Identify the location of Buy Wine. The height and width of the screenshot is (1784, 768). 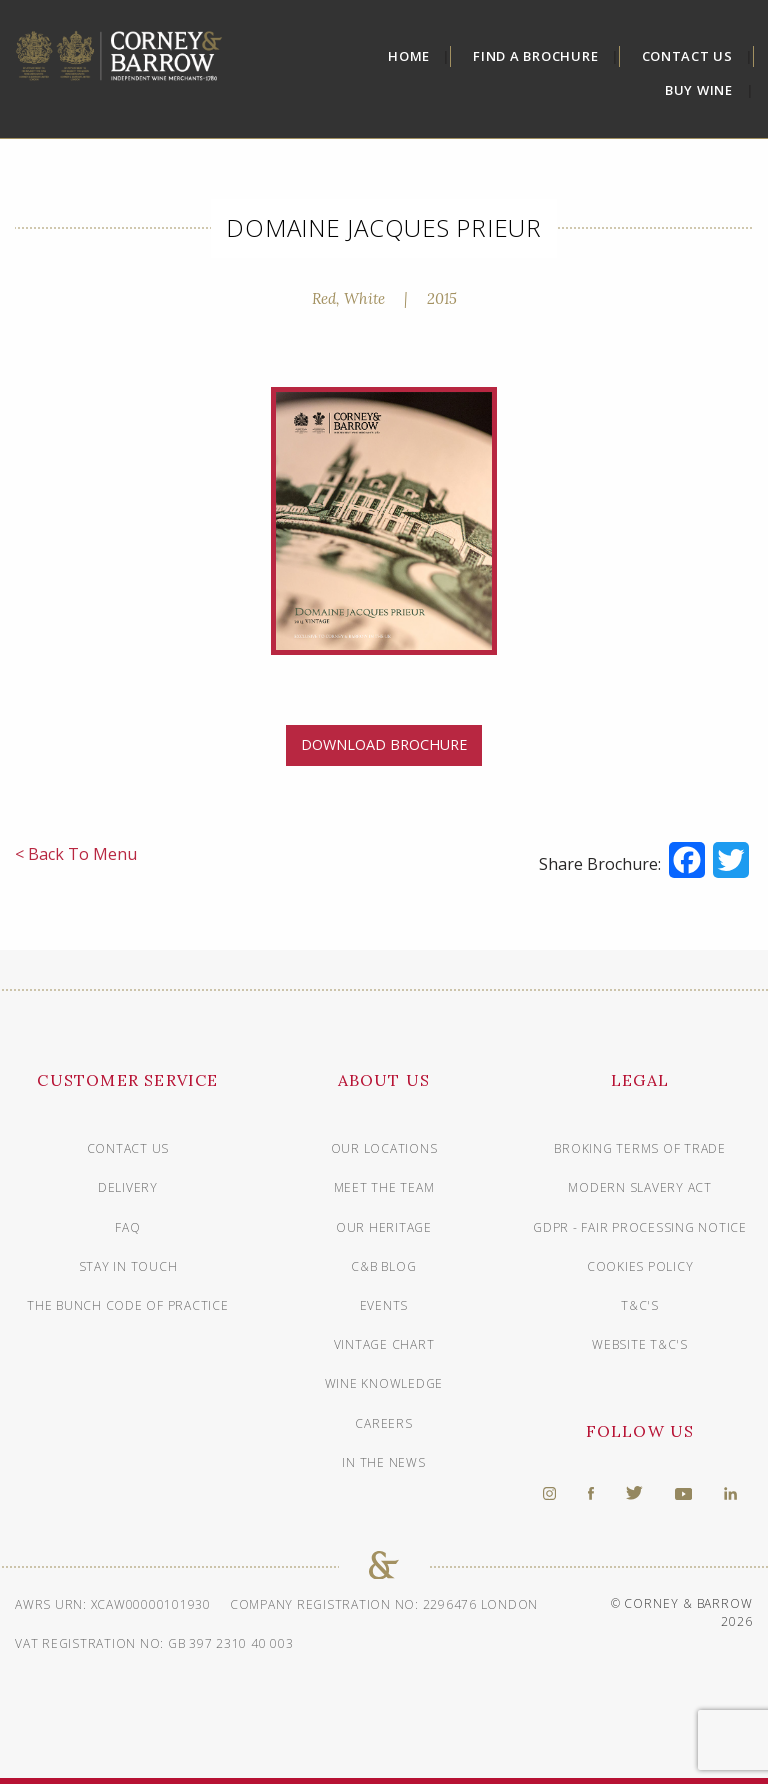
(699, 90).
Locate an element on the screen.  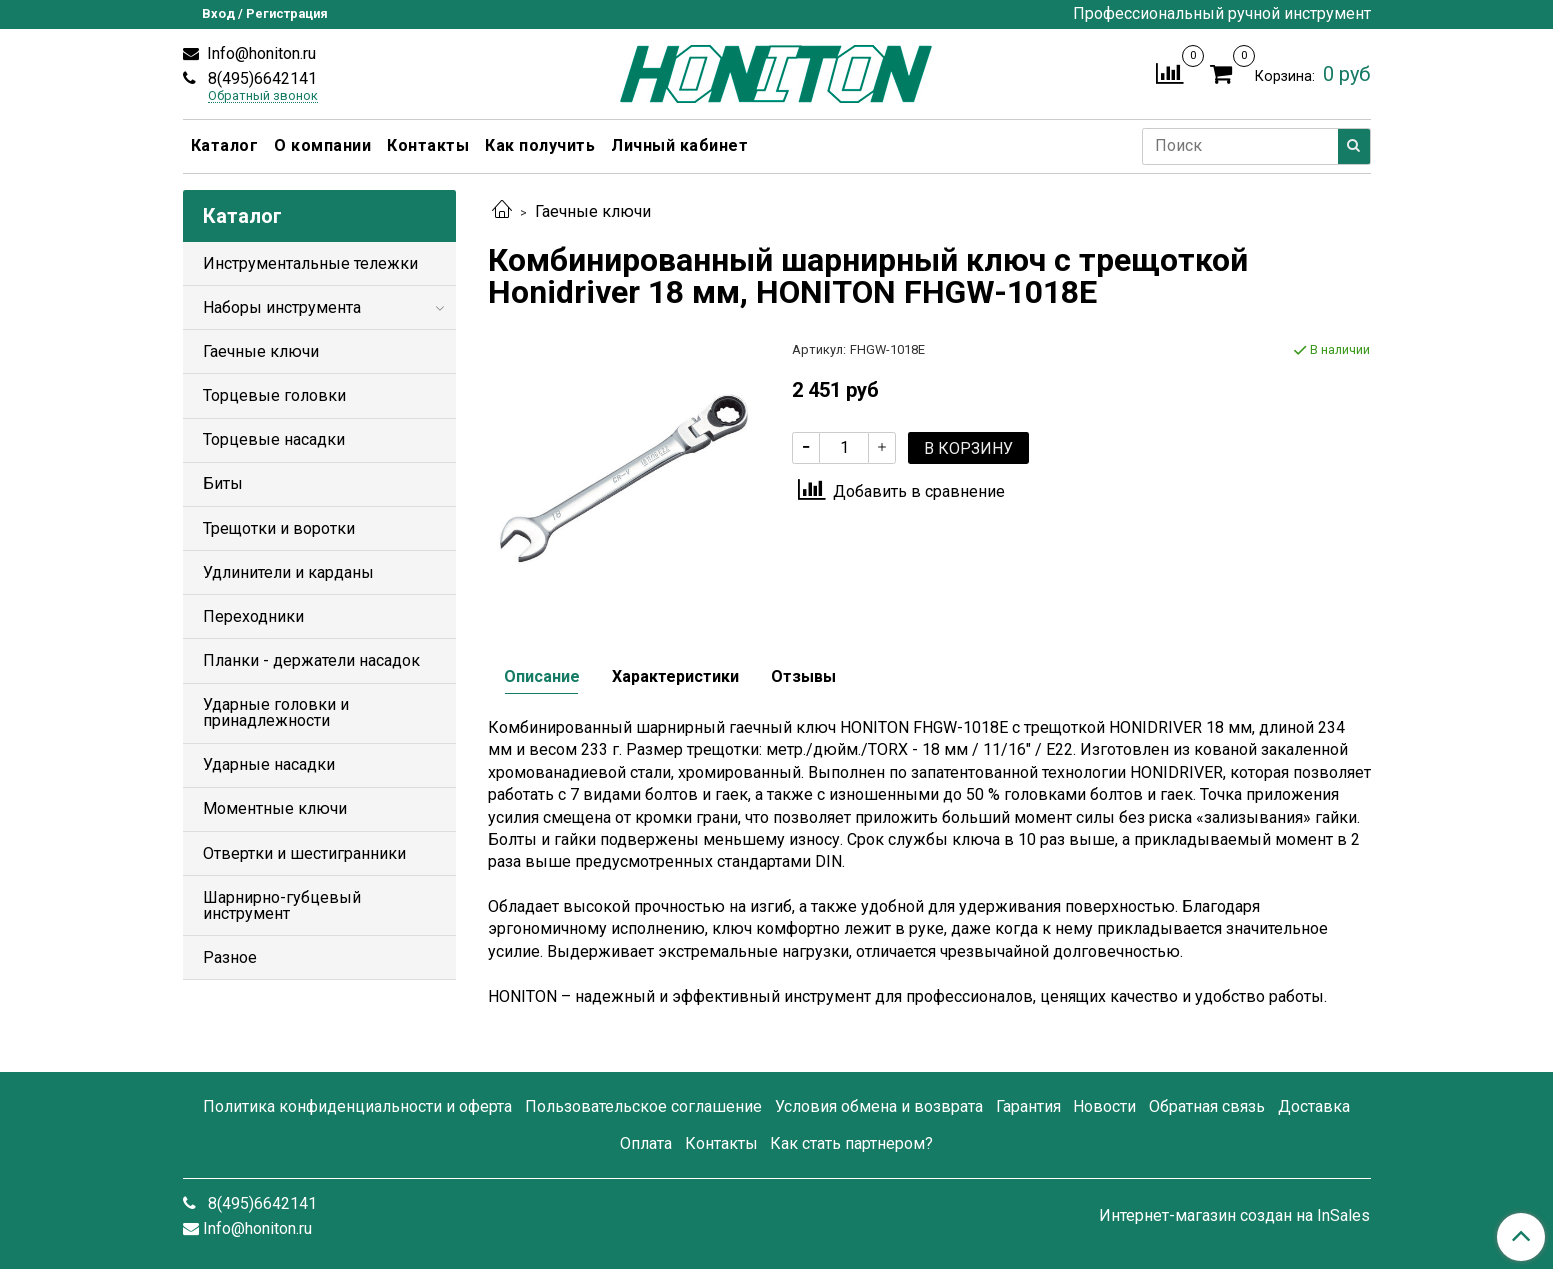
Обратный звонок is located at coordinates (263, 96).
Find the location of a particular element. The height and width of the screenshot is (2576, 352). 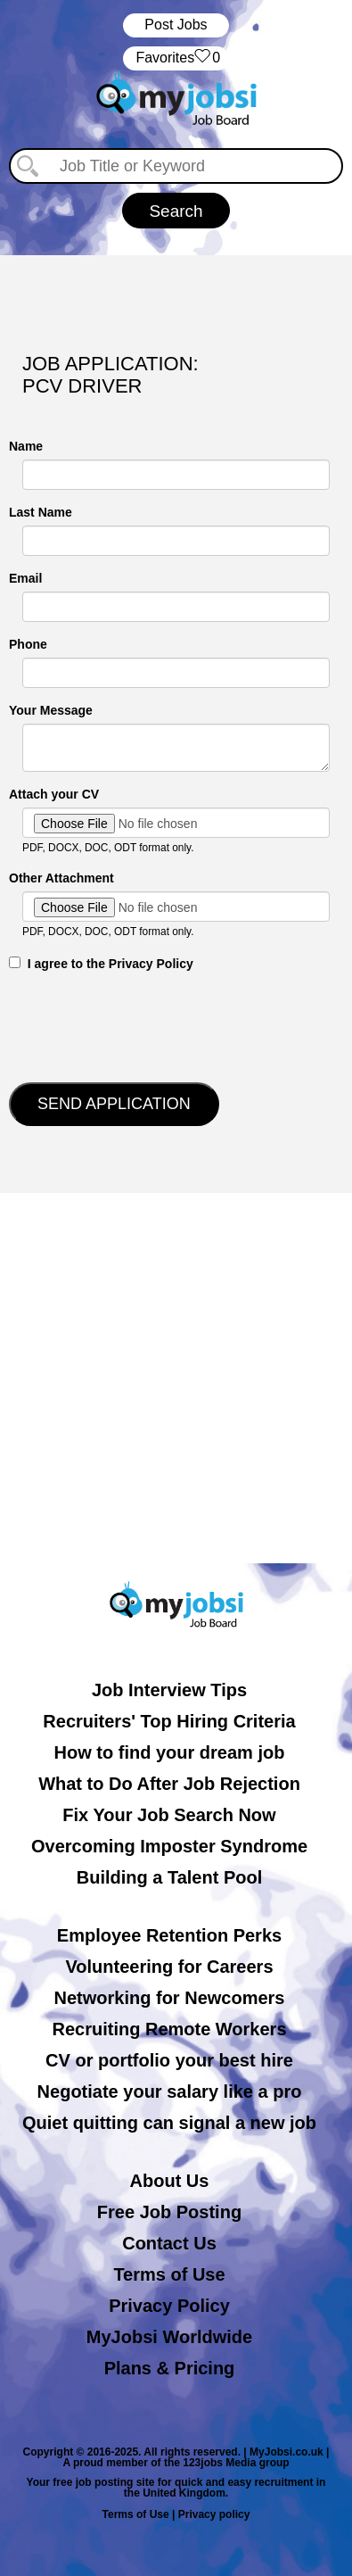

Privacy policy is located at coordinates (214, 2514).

* * * *

=== Activity ===
Write out nothing but the lines from the one with "Find the location" through the last line of the entries, exactly as they stand; pictures are not part of the copy.

=== Solution for this exercise ===
Find the location of a particular element. The height and width of the screenshot is (2576, 352). 

Privacy policy is located at coordinates (214, 2514).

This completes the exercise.